Stereotyping the Irish as heavy drinkers and hardscrabble fighters is nothing new. And that's how some critics saw Shamrock the Block, an 11-year-old St. Patrick’s Day outdoor festival.
Now a change to the event has triggered a more nuanced approximation of Irish behavior: conflict over location and tradition.
The festival, created by Three One One Productions in 2003 to promote Shockoe Bottom (of which Style Weekly is one of the media partners), announced yesterday it will be moving the festival to Boulevard.
Organizer Mike Murphy says the decision came from meeting with city officials, and that the new location will better accommodate the expected crowds. He says the decision didn’t come easily.
“Our intent was to continue to stay in Shockoe Bottom,” Murphy says. “This particular event has outgrown the space.” Murphy says a viral video featuring Richmond police officers beating festival goers didn’t affect the decision, but that the fallout from the incident highlighted some of the safety concerns inherent in nearly 30,000 people cramming into a few blocks to party.
The announcement has excited some, and alarmed traditionalists to the point of suggesting their own event. A Facebook group with 1,600 likes declares: “Think you’re moving Shamrock? Think again.”

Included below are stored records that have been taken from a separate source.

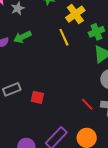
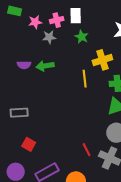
red square: (37, 97) -> (29, 144), moved

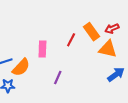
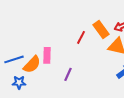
pink rectangle: (42, 49) -> (47, 55), moved

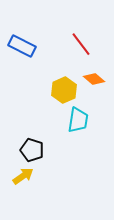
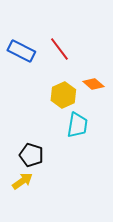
red line: (81, 44) -> (59, 49), moved

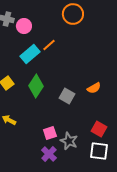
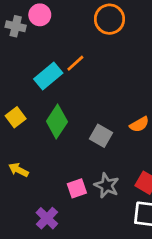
pink circle: (24, 26) -> (40, 15), moved
gray star: (69, 141) -> (107, 185), moved
purple cross: (49, 154) -> (47, 218), moved

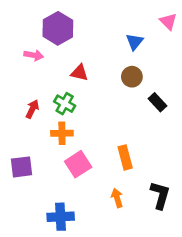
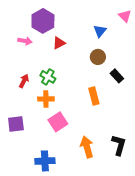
red triangle: (79, 73) -> (59, 43), moved, turned -40
orange rectangle: (125, 157) -> (94, 96), moved
orange arrow: (117, 198) -> (87, 147), size x1.5

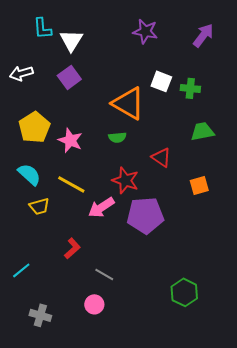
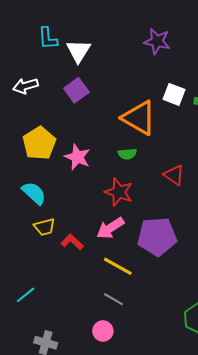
red star: (125, 180) -> (119, 192), moved
yellow line: (71, 184) -> (118, 266), moved
red L-shape: (72, 248) -> (72, 242), moved, turned -95

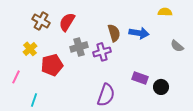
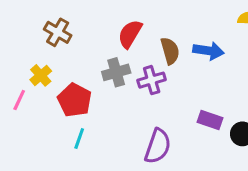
red semicircle: (67, 22) -> (130, 34), moved
red pentagon: (52, 65) -> (75, 100), turned -30
pink line: (16, 77) -> (19, 100), moved
cyan line: (34, 100) -> (79, 139), moved

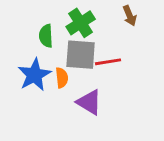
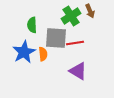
green cross: (81, 23) -> (71, 16), moved
purple triangle: (89, 102) -> (78, 71), moved

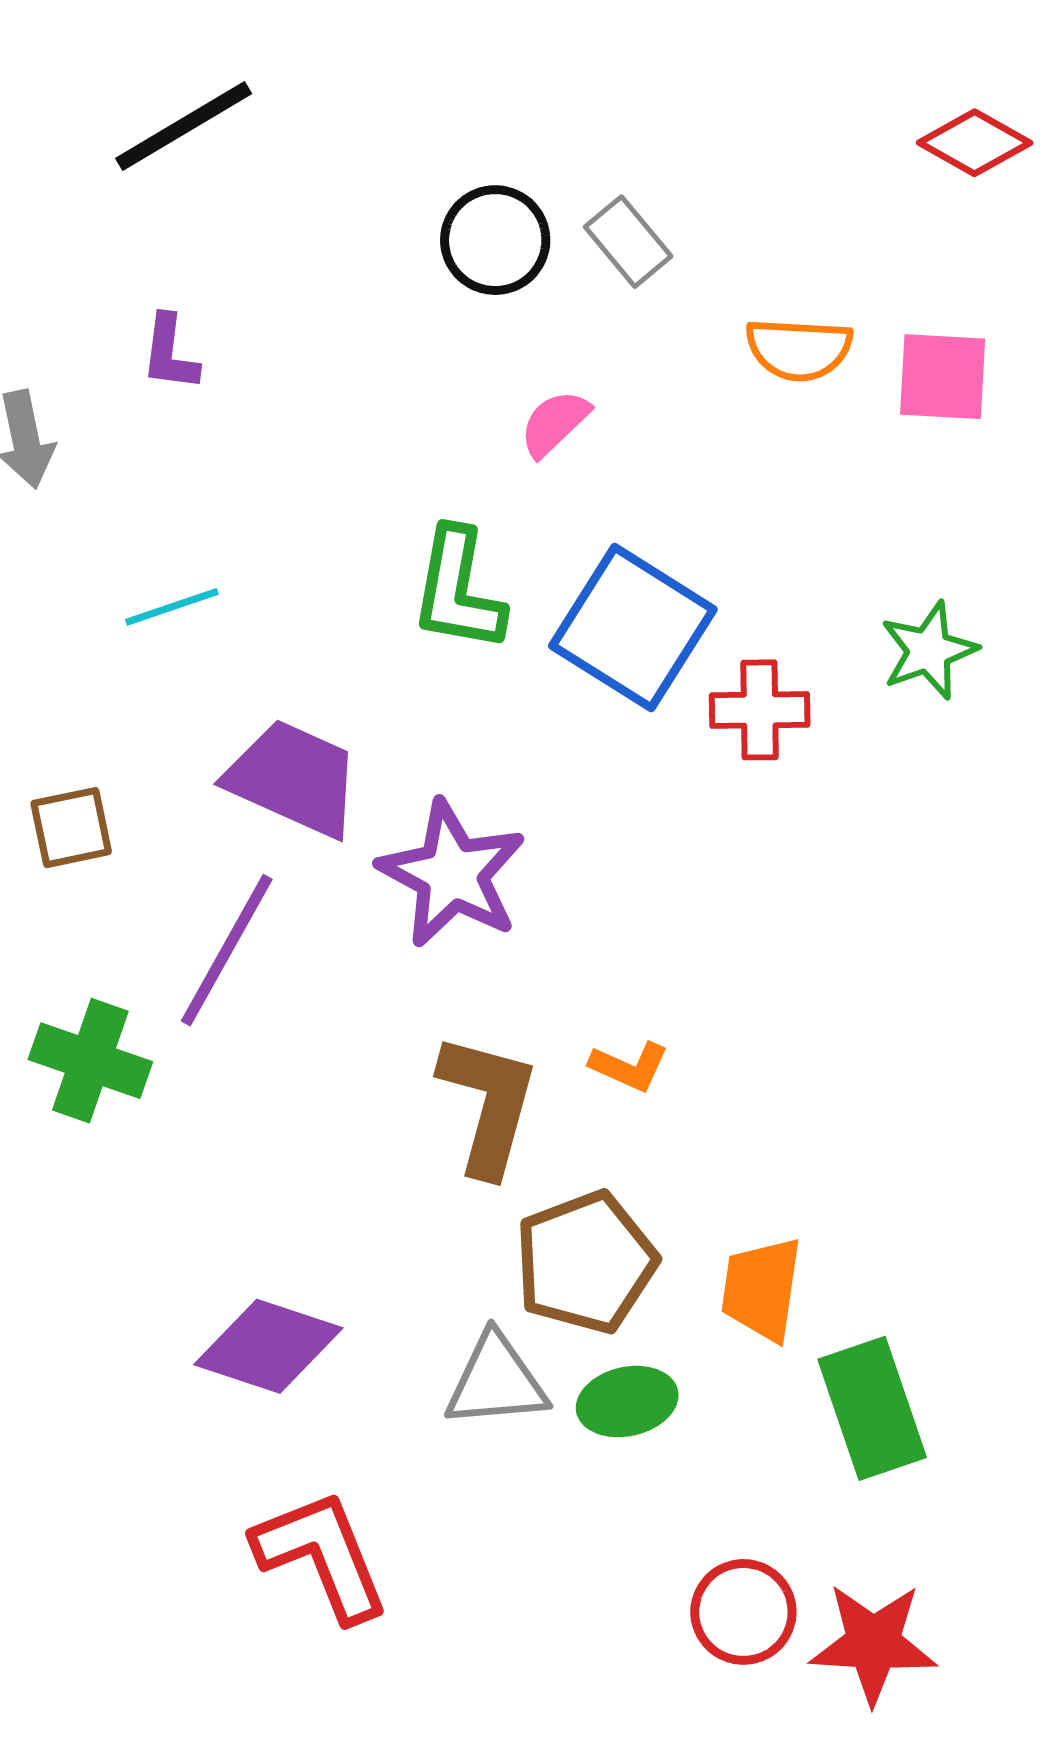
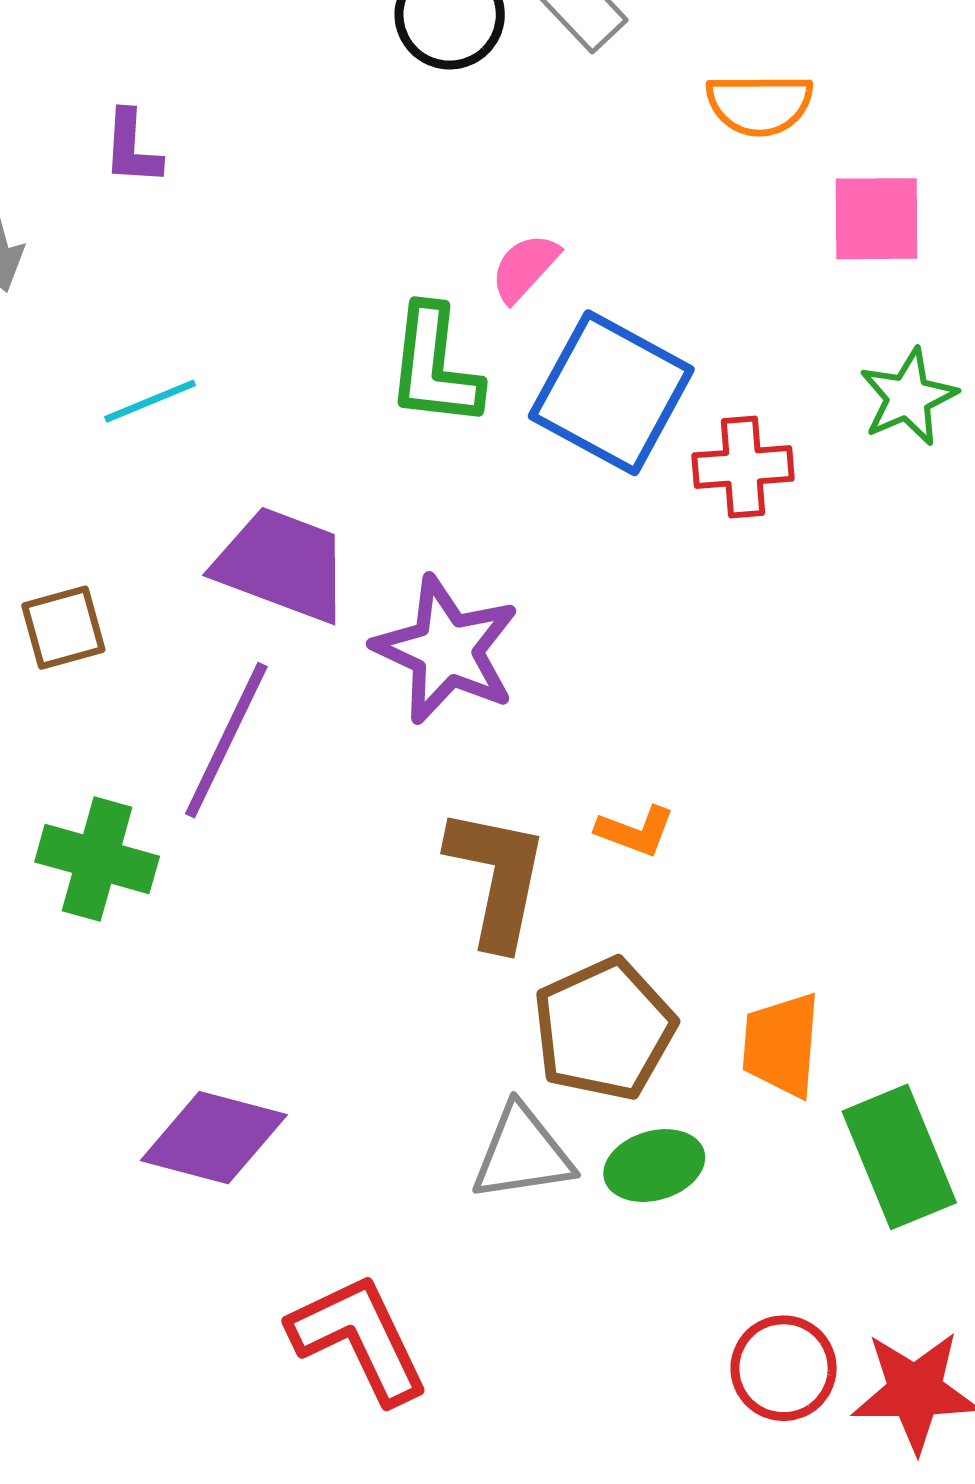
pink square: (943, 377) -> (876, 219), moved
pink semicircle: (555, 423) -> (525, 268), moved
purple diamond: (268, 1346) -> (214, 1138), moved

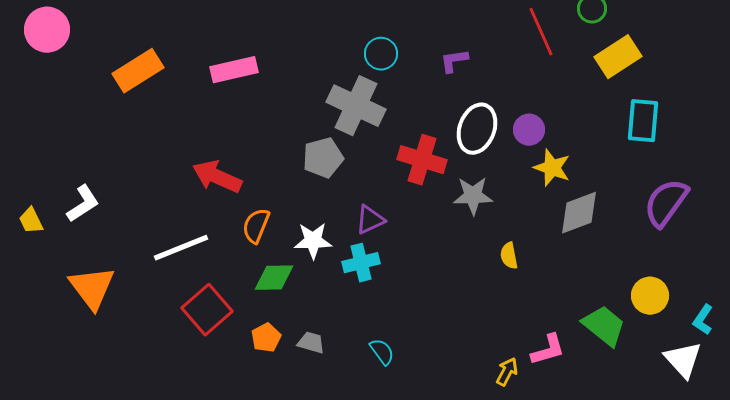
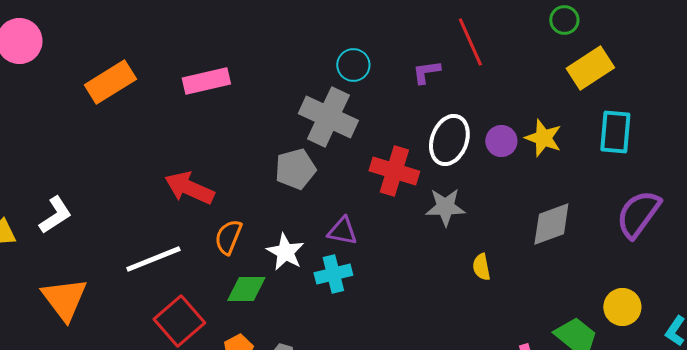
red line: (541, 32) -> (470, 42), moved
yellow star: (552, 168) -> (543, 138), moved
purple triangle: (370, 220) -> (342, 231), turned 36
white star: (313, 241) -> (285, 252), turned 30

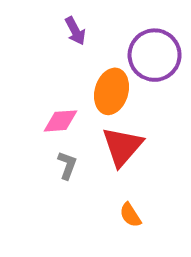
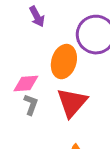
gray L-shape: (67, 165) -> (31, 105), moved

Nearly 500 people have said they'd attend an event titled “Shamrock the Bottom” on a separate Facebook page. Murphy says he understands that people want to cling to tradition, “but the reality of life is evolution happens.”
After the dueling events, the 29th Church Hill Irish Festival is scheduled to take place March 22-23. Volunteer Organizer Stokes McCune was diplomatic when highlighting the differences between the festival and Shamrock the Block.
“Ours is more of a heritage event,” McCune says.